Wednesday, September 16, 2009

The Redirector Chain Mashup Design Pattern

The most exciting things to learn are the ones that you already knew, but didn't know that you knew. An example for me was when I learned about design patterns in the context of java programming. In an instant, I had both a framework for thinking about solutions I had figured out on my own, and a mechanism for discovery of solutions ready to be reused. You've surely encountered design patterns in one form or another, though perhaps you haven't thought of them as such. For example, the inverted pyramid and the Five Paragraph Essay are design patterns for writing. In software development there are many more design patterns than there are in writing, which is why the concept is so useful.

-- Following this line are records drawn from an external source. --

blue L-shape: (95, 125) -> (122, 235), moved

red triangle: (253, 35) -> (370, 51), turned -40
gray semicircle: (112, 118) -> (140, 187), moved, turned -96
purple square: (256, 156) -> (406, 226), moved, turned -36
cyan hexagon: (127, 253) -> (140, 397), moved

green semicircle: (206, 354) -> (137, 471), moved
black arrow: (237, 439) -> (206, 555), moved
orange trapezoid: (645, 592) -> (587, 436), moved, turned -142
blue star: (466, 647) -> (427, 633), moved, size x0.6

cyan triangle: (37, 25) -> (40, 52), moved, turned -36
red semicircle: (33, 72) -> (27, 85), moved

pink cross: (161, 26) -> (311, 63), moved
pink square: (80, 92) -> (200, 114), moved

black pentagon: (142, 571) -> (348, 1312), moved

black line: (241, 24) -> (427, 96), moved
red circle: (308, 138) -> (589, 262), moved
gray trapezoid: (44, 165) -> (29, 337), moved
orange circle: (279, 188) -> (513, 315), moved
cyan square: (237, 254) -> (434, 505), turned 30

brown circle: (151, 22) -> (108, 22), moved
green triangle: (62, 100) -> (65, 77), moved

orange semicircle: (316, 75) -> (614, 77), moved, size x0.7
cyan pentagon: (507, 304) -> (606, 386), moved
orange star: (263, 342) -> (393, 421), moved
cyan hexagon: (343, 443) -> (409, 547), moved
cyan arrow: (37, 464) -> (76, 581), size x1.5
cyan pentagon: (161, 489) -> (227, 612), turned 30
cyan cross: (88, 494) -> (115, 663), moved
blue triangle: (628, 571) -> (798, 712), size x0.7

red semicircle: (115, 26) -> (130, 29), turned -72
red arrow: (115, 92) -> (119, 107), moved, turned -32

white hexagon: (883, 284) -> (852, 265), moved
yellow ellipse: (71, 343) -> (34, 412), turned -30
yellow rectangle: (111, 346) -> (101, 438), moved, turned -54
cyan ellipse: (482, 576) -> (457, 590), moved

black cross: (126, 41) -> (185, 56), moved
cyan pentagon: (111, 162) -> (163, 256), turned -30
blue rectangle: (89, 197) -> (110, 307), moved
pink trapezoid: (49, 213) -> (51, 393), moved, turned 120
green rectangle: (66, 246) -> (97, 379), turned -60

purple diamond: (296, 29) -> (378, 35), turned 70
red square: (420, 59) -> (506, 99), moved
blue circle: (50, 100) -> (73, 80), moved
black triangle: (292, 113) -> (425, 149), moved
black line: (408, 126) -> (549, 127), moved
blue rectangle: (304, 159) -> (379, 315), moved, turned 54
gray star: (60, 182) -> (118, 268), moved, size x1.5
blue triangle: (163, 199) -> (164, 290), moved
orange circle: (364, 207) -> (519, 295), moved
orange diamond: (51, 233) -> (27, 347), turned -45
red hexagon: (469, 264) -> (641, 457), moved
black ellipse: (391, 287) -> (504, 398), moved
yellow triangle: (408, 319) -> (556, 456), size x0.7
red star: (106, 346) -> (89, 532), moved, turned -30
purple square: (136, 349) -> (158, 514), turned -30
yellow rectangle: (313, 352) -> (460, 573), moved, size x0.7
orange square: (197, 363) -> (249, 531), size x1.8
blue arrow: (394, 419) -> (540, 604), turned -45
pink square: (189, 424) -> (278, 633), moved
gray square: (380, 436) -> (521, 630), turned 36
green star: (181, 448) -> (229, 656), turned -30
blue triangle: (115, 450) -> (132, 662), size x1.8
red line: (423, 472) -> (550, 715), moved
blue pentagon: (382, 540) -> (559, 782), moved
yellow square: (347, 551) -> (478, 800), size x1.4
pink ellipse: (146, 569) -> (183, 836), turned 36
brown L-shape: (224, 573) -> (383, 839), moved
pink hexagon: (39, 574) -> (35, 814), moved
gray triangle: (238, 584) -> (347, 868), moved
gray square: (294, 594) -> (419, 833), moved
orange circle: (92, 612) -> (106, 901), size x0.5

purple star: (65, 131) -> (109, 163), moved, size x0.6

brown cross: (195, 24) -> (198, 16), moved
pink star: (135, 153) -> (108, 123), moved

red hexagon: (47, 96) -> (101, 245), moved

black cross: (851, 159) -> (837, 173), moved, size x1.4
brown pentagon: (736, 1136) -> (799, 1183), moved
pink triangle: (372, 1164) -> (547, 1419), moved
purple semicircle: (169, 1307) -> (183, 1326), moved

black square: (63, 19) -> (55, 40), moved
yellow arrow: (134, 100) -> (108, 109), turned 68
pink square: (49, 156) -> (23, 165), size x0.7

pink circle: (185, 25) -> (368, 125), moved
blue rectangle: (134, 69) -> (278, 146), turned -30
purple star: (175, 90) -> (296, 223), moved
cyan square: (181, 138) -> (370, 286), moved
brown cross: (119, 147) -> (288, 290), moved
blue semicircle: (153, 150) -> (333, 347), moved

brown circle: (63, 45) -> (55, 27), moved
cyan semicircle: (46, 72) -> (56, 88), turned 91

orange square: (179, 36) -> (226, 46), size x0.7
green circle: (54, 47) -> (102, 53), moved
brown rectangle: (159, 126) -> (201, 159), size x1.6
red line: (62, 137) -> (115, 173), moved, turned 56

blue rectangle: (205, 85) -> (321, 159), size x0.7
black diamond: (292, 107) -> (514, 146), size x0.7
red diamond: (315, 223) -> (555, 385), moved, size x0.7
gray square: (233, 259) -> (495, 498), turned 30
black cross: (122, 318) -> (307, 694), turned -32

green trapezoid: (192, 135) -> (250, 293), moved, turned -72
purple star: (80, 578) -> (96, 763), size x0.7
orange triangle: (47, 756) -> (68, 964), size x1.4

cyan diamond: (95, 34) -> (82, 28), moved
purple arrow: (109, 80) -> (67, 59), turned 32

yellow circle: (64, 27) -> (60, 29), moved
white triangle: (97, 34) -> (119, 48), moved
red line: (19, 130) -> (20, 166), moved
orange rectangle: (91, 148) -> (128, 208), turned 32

A post by Owen Stephens about managing link persistence using OpenURL got me thinking about design patterns used for the composition of web services. Most developers of web services tend to think in terms of container-oriented solutions to composed services, or to use another term, mash-ups. The container can be either server side or client-side and may be composing data, software services, or neither. In a post more than two years old, Alex Barnett enumerated 5 different design patterns for mash-ups. Missing from that list is what we might call the redirection chain pattern, of which Owen Stephens' proposed service for the Telstar Project would be an example.

In a redirection chain, a user traverses a link to one or more servers that redirect the user to a different address. At each step in the chain, services can be performed or functions added. In Owen's post, the service being contemplated is link maintenance. In most cases, the user will be redirected to a target url embedded in the link. If for some reason the URL no longer works, a new url can be provided to the user. For example, suppose a website goes out of business and the expired domain name is taken by a pornography site. The redirector provides a single point of maintenance for the link. Website publishers routinely use this type of redirector to enable them to move content around without breaking links. In the world of scholarly publishing, Crossref has provided an invaluable service of this type that enables doi-based e-journal links to continue to work in the face of publisher mergers, acquisitions, migrations and bankruptcy. PURL.org provides a similar service aimed at archives in libraries. The use of NISO OpenURL link would provide a standardized way to add metadata to the link, and would allow easy way to mash-up, using the redirector design pattern, the URL maintenance redirector with a link-to-full text redirector service used by the library.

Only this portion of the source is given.